L’agence de presse publique burkinabè AIB a rapporté l’information. La Fédération scolaire locale (FSIBF) a organisé cette course. Des élèves et des étudiants y ont participé. Des agents de l’Académie nationale de police les accompagnaient.
Le secrétaire général de la FSIBF, Thomas Bamouni, a pris la parole. Il a expliqué le sens de cette action.
« C’est une manière de témoigner notre soutien aux FDS et aux Volontaires pour la défense de la patrie. […] Le sport est un facteur de cohésion et d’unité », a-t-il déclaré.
Cette course a réuni de nombreux participants. Elle a montré un appui aux forces armées. Le sport a servi de lien entre les citoyens et les militaires. L’événement a renforcé l’unité nationale.
Le Burkina Faso fait face à des défis sécuritaires. Les FDS et les Volontaires pour la défense de la patrie sont en première ligne. La course a exprimé une reconnaissance envers ces acteurs. Elle a aussi encouragé la cohésion sociale.

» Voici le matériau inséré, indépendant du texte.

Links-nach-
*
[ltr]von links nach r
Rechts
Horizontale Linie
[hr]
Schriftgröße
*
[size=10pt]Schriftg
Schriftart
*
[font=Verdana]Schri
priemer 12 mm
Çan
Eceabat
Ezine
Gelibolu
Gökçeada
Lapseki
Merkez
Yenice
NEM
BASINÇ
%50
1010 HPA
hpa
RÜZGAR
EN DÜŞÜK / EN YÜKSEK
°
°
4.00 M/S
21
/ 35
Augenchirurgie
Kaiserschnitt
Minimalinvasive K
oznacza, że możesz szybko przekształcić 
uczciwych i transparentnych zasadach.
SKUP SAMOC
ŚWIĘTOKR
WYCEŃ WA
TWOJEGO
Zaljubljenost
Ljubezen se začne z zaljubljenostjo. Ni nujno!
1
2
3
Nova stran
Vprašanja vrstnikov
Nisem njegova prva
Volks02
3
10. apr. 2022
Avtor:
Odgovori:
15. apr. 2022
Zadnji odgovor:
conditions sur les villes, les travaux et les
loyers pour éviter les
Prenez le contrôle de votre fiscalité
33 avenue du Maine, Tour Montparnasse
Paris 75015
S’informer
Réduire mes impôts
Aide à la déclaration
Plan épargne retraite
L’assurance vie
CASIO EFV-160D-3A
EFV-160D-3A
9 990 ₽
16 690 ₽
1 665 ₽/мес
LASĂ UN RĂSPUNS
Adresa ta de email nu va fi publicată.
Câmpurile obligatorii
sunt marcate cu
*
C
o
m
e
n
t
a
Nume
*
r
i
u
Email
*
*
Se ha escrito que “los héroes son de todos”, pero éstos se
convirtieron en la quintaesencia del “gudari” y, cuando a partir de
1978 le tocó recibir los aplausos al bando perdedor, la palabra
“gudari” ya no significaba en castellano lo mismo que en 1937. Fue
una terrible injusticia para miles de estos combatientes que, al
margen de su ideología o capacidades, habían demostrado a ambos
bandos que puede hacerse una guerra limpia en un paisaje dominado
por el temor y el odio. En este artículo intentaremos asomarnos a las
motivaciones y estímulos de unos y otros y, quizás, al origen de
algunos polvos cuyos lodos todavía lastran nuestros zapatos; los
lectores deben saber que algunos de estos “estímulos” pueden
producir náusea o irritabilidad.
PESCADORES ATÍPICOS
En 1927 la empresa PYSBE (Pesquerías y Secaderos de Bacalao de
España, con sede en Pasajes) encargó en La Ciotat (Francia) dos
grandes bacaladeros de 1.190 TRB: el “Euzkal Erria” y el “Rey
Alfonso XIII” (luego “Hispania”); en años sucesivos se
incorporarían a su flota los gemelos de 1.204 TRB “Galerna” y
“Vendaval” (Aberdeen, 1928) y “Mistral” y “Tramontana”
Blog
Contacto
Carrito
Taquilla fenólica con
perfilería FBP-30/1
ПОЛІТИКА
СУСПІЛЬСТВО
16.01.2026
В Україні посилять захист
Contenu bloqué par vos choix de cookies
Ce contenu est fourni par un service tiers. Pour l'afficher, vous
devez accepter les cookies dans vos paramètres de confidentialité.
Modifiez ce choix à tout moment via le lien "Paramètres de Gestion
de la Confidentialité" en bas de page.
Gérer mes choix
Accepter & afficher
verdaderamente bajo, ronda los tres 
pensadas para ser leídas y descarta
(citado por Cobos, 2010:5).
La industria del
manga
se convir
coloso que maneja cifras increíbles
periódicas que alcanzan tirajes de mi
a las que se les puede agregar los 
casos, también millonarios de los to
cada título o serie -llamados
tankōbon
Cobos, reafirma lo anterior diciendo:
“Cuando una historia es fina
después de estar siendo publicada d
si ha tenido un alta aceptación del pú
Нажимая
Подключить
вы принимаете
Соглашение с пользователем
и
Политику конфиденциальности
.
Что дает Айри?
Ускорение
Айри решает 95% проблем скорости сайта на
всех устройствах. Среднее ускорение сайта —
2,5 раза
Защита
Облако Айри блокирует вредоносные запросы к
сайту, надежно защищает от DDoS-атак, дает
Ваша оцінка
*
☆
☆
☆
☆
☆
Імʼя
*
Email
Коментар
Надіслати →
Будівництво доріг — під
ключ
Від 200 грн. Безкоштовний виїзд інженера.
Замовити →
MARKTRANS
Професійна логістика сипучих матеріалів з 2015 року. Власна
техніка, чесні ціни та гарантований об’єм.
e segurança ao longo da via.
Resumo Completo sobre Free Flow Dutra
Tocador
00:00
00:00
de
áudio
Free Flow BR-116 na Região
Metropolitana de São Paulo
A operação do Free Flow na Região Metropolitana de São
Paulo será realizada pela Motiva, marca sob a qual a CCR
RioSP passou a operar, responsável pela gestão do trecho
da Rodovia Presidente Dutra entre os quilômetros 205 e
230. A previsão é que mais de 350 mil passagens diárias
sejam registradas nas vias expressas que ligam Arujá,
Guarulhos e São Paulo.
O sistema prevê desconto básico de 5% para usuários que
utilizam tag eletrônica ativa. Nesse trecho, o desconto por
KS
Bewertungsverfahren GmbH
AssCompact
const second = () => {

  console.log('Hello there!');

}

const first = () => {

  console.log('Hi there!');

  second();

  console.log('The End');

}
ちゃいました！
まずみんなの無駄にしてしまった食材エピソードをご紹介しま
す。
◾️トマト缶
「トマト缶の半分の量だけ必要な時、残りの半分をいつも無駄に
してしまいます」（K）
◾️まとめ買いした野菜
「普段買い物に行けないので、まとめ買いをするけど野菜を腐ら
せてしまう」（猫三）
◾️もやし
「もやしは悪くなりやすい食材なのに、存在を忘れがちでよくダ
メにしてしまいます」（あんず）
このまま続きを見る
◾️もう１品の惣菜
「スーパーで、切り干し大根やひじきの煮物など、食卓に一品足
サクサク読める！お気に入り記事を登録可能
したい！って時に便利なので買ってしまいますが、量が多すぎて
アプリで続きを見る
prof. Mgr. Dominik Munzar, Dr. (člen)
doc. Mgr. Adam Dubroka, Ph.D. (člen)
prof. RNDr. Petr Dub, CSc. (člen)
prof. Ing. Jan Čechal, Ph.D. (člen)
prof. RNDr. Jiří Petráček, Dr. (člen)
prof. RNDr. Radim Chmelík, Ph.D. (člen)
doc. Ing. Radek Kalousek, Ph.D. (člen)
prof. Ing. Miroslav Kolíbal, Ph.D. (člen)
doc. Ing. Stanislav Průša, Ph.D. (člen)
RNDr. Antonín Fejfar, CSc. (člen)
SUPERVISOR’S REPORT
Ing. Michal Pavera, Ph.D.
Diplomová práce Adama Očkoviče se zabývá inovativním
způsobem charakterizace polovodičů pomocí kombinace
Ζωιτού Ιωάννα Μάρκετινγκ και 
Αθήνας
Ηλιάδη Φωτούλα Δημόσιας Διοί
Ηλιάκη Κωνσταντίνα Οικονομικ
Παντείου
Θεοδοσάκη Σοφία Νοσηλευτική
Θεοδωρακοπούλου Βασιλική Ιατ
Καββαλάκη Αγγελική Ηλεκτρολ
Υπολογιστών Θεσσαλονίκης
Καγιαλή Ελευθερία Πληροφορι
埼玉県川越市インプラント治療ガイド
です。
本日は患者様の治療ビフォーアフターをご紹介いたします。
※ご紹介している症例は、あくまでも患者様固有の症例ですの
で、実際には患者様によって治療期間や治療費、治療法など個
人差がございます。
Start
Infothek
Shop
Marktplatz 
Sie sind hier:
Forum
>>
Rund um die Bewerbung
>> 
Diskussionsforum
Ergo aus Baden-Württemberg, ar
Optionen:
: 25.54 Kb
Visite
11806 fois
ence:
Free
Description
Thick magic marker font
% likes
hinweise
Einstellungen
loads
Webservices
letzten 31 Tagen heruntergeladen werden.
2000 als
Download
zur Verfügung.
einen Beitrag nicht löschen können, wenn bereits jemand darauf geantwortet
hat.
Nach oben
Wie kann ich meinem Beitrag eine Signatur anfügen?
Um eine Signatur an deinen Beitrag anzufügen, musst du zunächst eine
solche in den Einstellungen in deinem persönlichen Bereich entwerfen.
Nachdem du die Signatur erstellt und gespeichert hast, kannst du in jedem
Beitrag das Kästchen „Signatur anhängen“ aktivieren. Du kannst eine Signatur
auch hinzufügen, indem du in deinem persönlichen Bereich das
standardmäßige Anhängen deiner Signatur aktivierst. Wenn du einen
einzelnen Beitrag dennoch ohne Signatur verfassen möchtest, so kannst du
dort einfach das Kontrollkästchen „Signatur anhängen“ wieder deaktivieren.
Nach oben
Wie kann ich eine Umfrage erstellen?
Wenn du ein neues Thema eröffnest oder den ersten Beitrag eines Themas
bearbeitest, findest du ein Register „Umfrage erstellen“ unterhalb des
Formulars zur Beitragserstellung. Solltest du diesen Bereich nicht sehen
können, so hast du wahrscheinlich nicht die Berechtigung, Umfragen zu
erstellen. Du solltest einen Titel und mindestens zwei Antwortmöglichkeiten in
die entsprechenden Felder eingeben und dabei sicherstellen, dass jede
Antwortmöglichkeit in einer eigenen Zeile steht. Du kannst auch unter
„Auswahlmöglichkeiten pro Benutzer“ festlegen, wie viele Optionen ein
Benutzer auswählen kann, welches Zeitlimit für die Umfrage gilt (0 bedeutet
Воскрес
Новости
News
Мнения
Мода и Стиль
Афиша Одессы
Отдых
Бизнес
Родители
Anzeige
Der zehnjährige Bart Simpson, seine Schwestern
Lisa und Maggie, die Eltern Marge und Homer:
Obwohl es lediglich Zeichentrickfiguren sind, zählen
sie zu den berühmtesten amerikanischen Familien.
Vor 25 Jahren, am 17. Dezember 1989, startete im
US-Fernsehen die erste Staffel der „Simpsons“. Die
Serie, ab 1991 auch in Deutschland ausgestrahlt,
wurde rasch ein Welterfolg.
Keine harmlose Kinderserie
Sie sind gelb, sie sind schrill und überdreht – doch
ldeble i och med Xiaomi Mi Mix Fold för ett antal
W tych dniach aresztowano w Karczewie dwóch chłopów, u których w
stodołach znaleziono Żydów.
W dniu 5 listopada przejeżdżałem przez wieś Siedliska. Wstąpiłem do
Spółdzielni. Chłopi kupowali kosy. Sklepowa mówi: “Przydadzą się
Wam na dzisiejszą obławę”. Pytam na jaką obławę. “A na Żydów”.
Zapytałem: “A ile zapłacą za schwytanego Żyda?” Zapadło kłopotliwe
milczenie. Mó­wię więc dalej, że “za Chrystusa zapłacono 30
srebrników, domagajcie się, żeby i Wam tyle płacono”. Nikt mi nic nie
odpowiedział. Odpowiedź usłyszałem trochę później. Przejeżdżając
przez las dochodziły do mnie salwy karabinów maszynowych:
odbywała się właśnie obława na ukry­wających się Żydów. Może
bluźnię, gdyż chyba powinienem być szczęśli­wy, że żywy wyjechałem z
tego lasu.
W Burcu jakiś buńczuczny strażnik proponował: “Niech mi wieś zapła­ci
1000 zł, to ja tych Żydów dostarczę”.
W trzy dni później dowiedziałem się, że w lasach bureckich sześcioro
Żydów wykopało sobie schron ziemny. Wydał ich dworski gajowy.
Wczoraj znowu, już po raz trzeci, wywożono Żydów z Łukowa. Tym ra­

L’avenue Thomas-Sankara a été le théâtre de cette manifestation. Ce lieu symbolique honore un ancien président burkinabè. La course a duré plus de trois kilomètres. Les participants ont parcouru cette distance avec enthousiasme.
Les agents de l’Académie nationale de police ont assuré l’ordre. Ils ont veillé à la sécurité des coureurs. La FSIBF a organisé l’événement avec soin. Les élèves et étudiants ont répondu présents.
Cette action s’inscrit dans un contexte de solidarité. Le soutien aux forces armées est crucial pour le pays. La course a permis de montrer cet appui de manière concrète. Le sport a réuni différentes générations.
Thomas Bamouni a souligné l’importance du sport. Il a parlé de cohésion et d’unité. Ces valeurs sont essentielles pour le Burkina Faso. L’événement a renforcé les liens entre civils et militaires.